The next time some nose-conscious neighbor starts touting his imported premier cru, tell him to put a cork in it.
After all, points out Catoctin Vineyards winemaker Robert Lyon, "the French government gave [Montbray Vineyards owner] Ham Mowbray a medal for doing more with seyval [grapes] in a few years than they had done in two centuries."
In the past decade, Maryland winemakers have developed a cabernet savvy -- along with chardonnays, rieslings and hybrid reds. There are at least 10 wineries currently operating in the state, producing more than 300,000 bottles a wine a year and reporting total sales of about $1.5 million a year.
And although they are relative newcomers to the industry, and lagging far behind the established California houses, such Maryland labels as Montbray, Boordy and Byrd are garnering an increasing number of citations and awards attesting to their polish.
At the 2-year-old Catoctin Vineyards winery in Brookeville, winemaker Robert Lyon and his partners already have a handful of medals from international competitions. Lyon's 1983 experiment in balancing the tannin of a red table wine by recycling fermented cabernet skins caused a sensation at the Winemakers International banquet where it was served.
"They're talking about transporting squeezed cabernet skins from California" to East Coast wineries for testing, Lyon said. Ironically, Catoctin has abandoned the red table wine in favor of its first cabernet sauvignon, which will be released this year.

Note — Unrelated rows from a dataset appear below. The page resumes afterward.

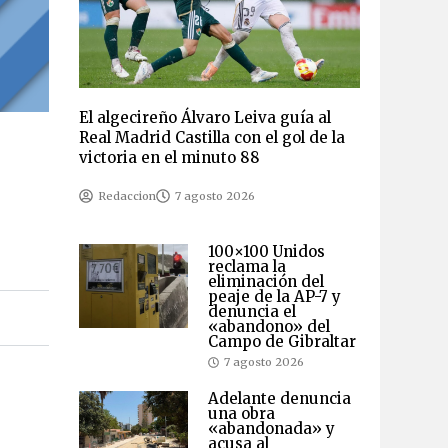
El algecireño Álvaro Leiva guía al
Real Madrid Castilla con el gol de la
victoria en el minuto 88
Redaccion
7 agosto 2026
100×100 Unidos
reclama la
eliminación del
peaje de la AP-7 y
denuncia el
«abandono» del
Campo de Gibraltar
7 agosto 2026
Adelante denuncia
una obra
«abandonada» y
acusa al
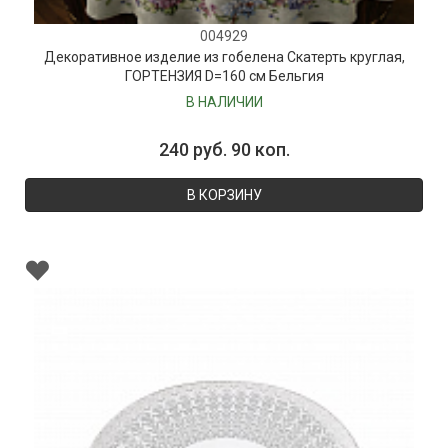
004929
Декоративное изделие из гобелена Скатерть круглая,
ГОРТЕНЗИЯ D=160 см Бельгия
В НАЛИЧИИ
240 руб. 90 коп.
В КОРЗИНУ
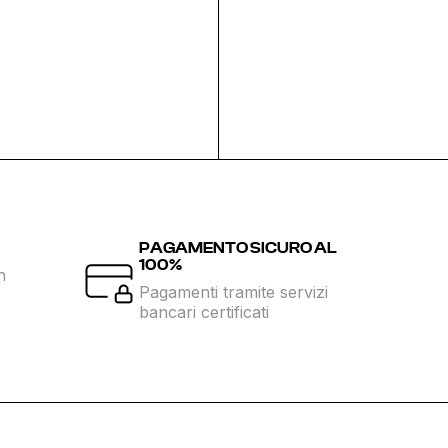
PAGAMENTO SICURO AL
100%
n
Pagamenti tramite servizi
bancari certificati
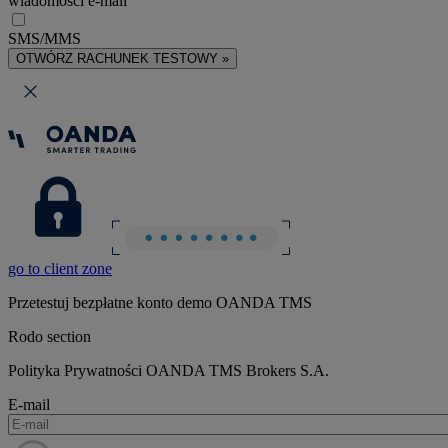
wiadomości e-mail
SMS/MMS
OTWÓRZ RACHUNEK TESTOWY »
go to client zone
Przetestuj bezpłatne konto demo OANDA TMS
Rodo section
Polityka Prywatności OANDA TMS Brokers S.A.
E-mail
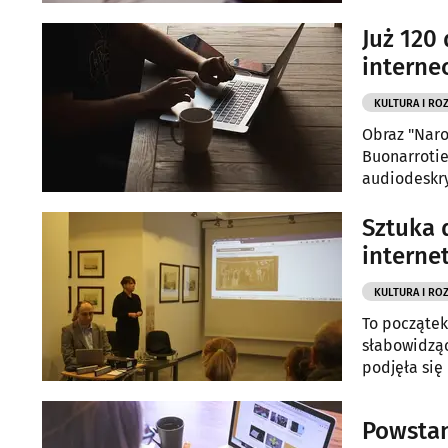
Już 120
interne
KULTURA I RO
Obraz "Naro
Buonarrotie
audiodeskry
iSztuka.edu
Sztuka 
interne
KULTURA I RO
To początek
słabowidząc
podjęła się
Powstan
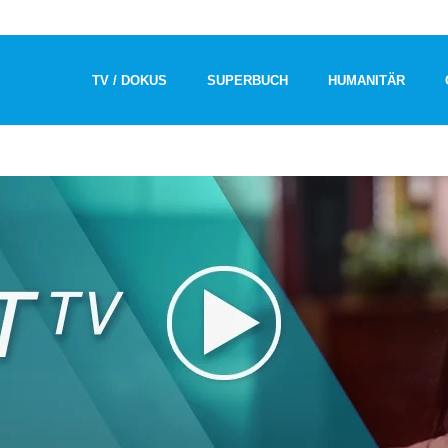
TV / DOKUS
SUPERBUCH
HUMANITÄR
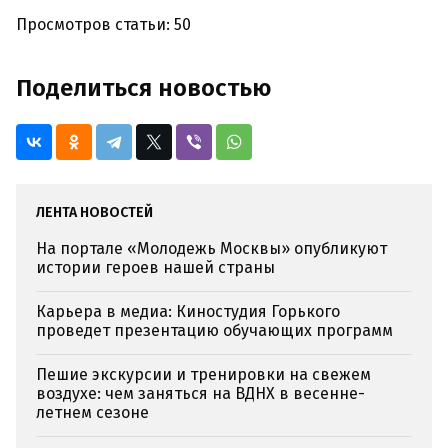
Просмотров статьи: 50
Поделиться новостью
ЛЕНТА НОВОСТЕЙ
На портале «Молодежь Москвы» опубликуют
истории героев нашей страны
Карьера в медиа: Киностудия Горького
проведет презентацию обучающих программ
Пешие экскурсии и тренировки на свежем
воздухе: чем заняться на ВДНХ в весенне-
летнем сезоне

The owners of Catoctin Vineyards, which operates out of the former Provenza winery off New Hampshire Avenue, are what might be considered supply-side winemakers -- wine lovers who were seduced into trying to suit themselves.
Lyon, a native of Oklahoma, was in college when that formerly dry state went wet in 1959.
"My friends and I started trying all these fancy French wines, and I thought it was great," he said. A degree at the University of California-Davis and several apprenticeships later, he says ruefully, "It's more idealistic fun than it is in real life. There's a lot of hard work involved."
His partners Jerry and Ann Milne, an ophthalmologist and a nuclear physicist, are California expatriates who bought a weekend place in the Middletown Valley of Frederick County. They began selling grapes about 10 years ago to area winemakers, "always with the thought in the back of our minds that we'd like to make our own," Jerry Milne said.
Two summers ago, a slump in the market coincided with Provenza's closing, and the Milnes found themselves with 50 tons of unwanted grapes. They bought $250,000 in equipment and raced into production.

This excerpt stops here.